While questions remain about the specifics of where these operations took place and what charges will be brought against those who were detained, many in the Morgantown area have spoken out against the activity. 

Morgantown resident Alissa Ponzurick attended Tuesday’s city council meeting hoping to spur action from local officials. 

“They’re being ripped out of their beds at night. These people are kicking in their doors. What are we going to do about it? And I want an answer,” Ponzurick said. “Because if we’re going to stand by idly here as our fellow neighbors are ripped out of their beds at night, and go on as if life just is normal — then I have a real problem living here.”

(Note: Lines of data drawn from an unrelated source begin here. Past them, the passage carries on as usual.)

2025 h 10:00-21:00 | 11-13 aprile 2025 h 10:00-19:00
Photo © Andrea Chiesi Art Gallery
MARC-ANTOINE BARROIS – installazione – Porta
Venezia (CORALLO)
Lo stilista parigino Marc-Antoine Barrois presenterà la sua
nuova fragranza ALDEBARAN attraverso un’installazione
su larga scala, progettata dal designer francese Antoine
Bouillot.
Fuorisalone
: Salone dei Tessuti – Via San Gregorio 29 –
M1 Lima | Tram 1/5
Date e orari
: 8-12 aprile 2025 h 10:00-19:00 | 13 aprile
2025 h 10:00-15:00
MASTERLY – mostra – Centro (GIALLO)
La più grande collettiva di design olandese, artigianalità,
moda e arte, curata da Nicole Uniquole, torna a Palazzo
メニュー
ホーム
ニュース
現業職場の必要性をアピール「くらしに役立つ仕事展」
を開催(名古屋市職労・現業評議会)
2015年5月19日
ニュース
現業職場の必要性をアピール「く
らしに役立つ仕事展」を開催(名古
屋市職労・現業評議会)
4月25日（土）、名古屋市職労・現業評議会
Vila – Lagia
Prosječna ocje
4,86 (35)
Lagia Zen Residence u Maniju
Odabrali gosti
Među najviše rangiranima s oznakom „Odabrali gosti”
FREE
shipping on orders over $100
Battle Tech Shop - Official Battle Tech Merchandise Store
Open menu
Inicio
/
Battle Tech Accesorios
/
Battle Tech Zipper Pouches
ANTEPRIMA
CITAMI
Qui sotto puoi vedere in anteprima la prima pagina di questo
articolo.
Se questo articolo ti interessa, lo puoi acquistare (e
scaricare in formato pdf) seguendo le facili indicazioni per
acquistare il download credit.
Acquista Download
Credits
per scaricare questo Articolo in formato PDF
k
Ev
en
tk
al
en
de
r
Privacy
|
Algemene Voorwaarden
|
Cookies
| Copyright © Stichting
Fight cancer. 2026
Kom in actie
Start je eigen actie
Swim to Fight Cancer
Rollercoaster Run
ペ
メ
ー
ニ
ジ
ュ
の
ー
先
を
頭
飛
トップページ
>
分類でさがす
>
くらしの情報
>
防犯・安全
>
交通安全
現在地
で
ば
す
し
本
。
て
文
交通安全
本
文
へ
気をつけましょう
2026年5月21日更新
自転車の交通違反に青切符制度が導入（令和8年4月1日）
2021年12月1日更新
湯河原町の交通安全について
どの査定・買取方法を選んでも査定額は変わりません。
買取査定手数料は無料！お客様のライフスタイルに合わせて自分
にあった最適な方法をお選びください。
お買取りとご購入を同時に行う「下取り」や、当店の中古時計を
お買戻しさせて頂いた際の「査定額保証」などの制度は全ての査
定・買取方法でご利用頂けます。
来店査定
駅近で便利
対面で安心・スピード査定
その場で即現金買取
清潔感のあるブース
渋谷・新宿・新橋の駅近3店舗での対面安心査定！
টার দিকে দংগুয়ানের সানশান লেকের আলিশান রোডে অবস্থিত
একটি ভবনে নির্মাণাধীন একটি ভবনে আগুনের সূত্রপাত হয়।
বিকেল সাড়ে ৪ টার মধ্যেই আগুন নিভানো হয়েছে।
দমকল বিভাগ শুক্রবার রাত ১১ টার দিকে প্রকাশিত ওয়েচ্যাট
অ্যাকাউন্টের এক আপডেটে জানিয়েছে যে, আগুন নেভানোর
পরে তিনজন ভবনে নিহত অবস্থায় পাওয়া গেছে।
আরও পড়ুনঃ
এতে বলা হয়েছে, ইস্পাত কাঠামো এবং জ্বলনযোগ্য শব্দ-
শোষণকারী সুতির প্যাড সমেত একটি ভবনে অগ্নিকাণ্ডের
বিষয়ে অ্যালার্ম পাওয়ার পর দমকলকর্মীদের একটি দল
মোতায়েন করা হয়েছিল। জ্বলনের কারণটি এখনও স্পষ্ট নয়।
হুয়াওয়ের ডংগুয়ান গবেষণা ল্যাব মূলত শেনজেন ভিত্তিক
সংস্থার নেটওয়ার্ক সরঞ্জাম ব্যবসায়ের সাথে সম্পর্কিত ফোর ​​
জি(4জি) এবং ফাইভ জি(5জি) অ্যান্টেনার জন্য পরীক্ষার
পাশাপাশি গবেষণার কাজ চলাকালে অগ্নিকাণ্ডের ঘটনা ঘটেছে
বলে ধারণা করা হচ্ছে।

Officials from ICE have not responded to repeated requests for interviews and have denied permission to interview those detained. In emails with West Virginia Public Broadcasting, they called last week’s activity in the area “routine targeted enforcement operations” but have provided no details on how, when, where or why these operations took place. 

But we do know a few details about who was detained and where they’ve been sent. According to information provided by the state Department of Military Affairs and Public Safety, 15 people — most of whom are originally from Mexico — were booked last week on ICE-related charges. We don’t know why they were arrested or where those arrests occurred.

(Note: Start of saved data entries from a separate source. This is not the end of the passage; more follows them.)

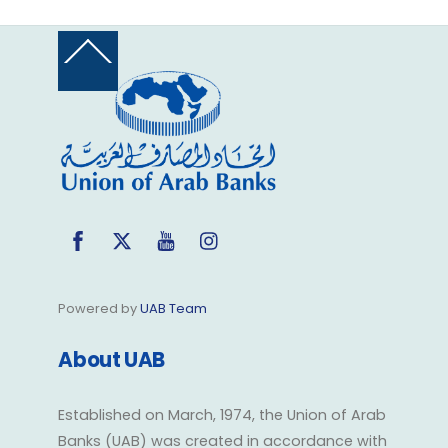
Back
To
Top
Facebook
Twitter
YouTube
Instagram
Powered by
UAB Team
About UAB
Established on March, 1974, the Union of Arab
Banks (UAB) was created in accordance with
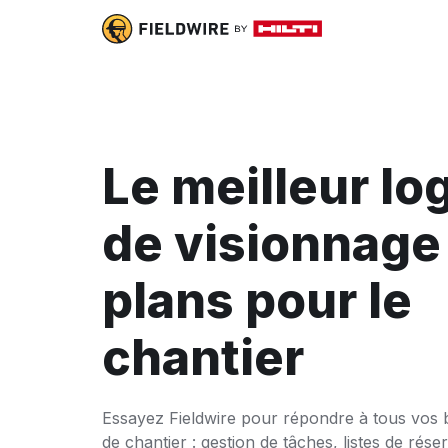
Le meilleur log
de visionnage
plans pour le
chantier
Essayez Fieldwire pour répondre à tous vos 
de chantier : gestion de tâches, listes de rése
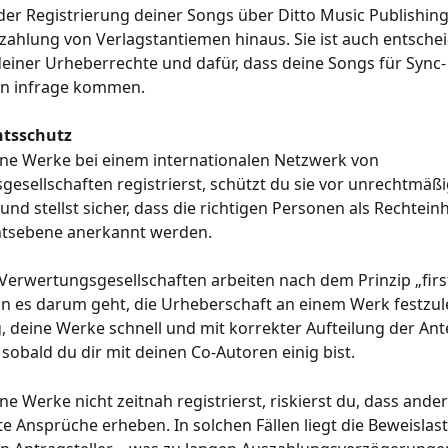
 der Registrierung deiner Songs über Ditto Music Publishin
zahlung von Verlagstantiemen hinaus. Sie ist auch entschei
einer Urheberrechte und dafür, dass deine Songs für Sync-
en infrage kommen.
htsschutz
ne Werke bei einem internationalen Netzwerk von 
esellschaften registrierst, schützt du sie vor unrechtmäßi
nd stellst sicher, dass die richtigen Personen als Rechtein
tsebene anerkannt werden.
Verwertungsgesellschaften arbeiten nach dem Prinzip „first
n es darum geht, die Urheberschaft an einem Werk festzul
ig, deine Werke schnell und mit korrekter Aufteilung der Ante
, sobald du dir mit deinen Co-Autoren einig bist.
e Werke nicht zeitnah registrierst, riskierst du, dass ander
e Ansprüche erheben. In solchen Fällen liegt die Beweislas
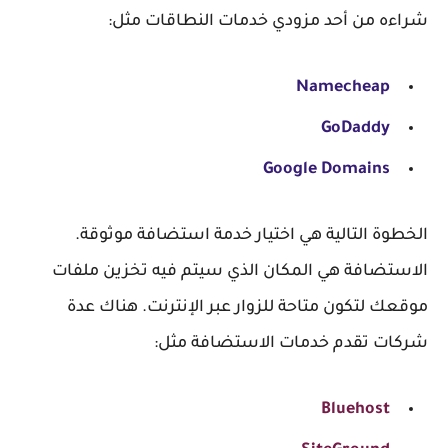
شراءه من أحد مزودي خدمات النطاقات مثل:
Namecheap
GoDaddy
Google Domains
الخطوة التالية هي اختيار
خدمة استضافة
موثوقة.
الاستضافة هي المكان الذي سيتم فيه تخزين ملفات
موقعك لتكون متاحة للزوار عبر الإنترنت. هناك عدة
شركات تقدم خدمات الاستضافة مثل:
Bluehost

ICE’s Online Detainee Locator System showed on Tuesday that many of them were transferred to a federal detention center in Cambria County, Pennsylvania. By Thursday, that system showed no information on any of those we’ve identified as a detainee.

Joseph Cohen is the director of the ACLU of West Virginia. He and his organization have been following ICE’s recent activity. He expressed some frustration about the lack of information. 

“We’re still learning about what happened last week. We’ve been in contact with folks who are in contact with people who’ve been detained by ICE,” Cohen said. “There’s still a lot to learn. I have a lot of questions about what happened last week. But this is an ongoing problem. It’s not just what happened in West Virginia in the last few days.”

But Cohen said that the recent flurry of ICE activity is part of a larger trend here, where “clusters” of operations and arrests occur from time to time. 

“ICE operates in West Virginia all the time. All the time. There aren’t great numbers on state-by-state arrest data by ICE. But by the best numbers we can find, West Virginia appears to be — given the tiny population of the state per capita — the place where the highest number of ICE arrests happen in the United States,” Cohen explained.

Cohen says the ACLU of West Virginia ascertained that fact by taking data collected by Syracuse University’s Transactional Records Access Clearinghouse and cross-referencing it with an analysis from the Pew Research Center. That analysis shows West Virginia’s undocumented immigrant population is less than 5,000.

With so few undocumented immigrants and ICE operating sercretively and not providing details on the arrests — the reaction to such activity in West Virginia often causes a panic. 

Allison Peck is the director of the WVU College of Law’s Immigration Clinic. She said her office has gotten calls about ICE’s recent activity.

“I have also been hearing a lot of concerned members of the community. Some have contacted us, some we’ve heard from by word of mouth,” Preck said. “As a member of the community and as a citizen, I feel concerned that people aren’t confident that they know what their rights, aren’t confident that they know what’s coming.”

Peck says anyone approached by ICE agents does not have to answer questions and can exercise their right to remain silent. She says anyone detained who is afraid of returning to their home country can ask for an asylum review process. 

Those who have been in the United States continuously for two years can show documents to an ICE officer to avoid being potentially subject to expedited removal.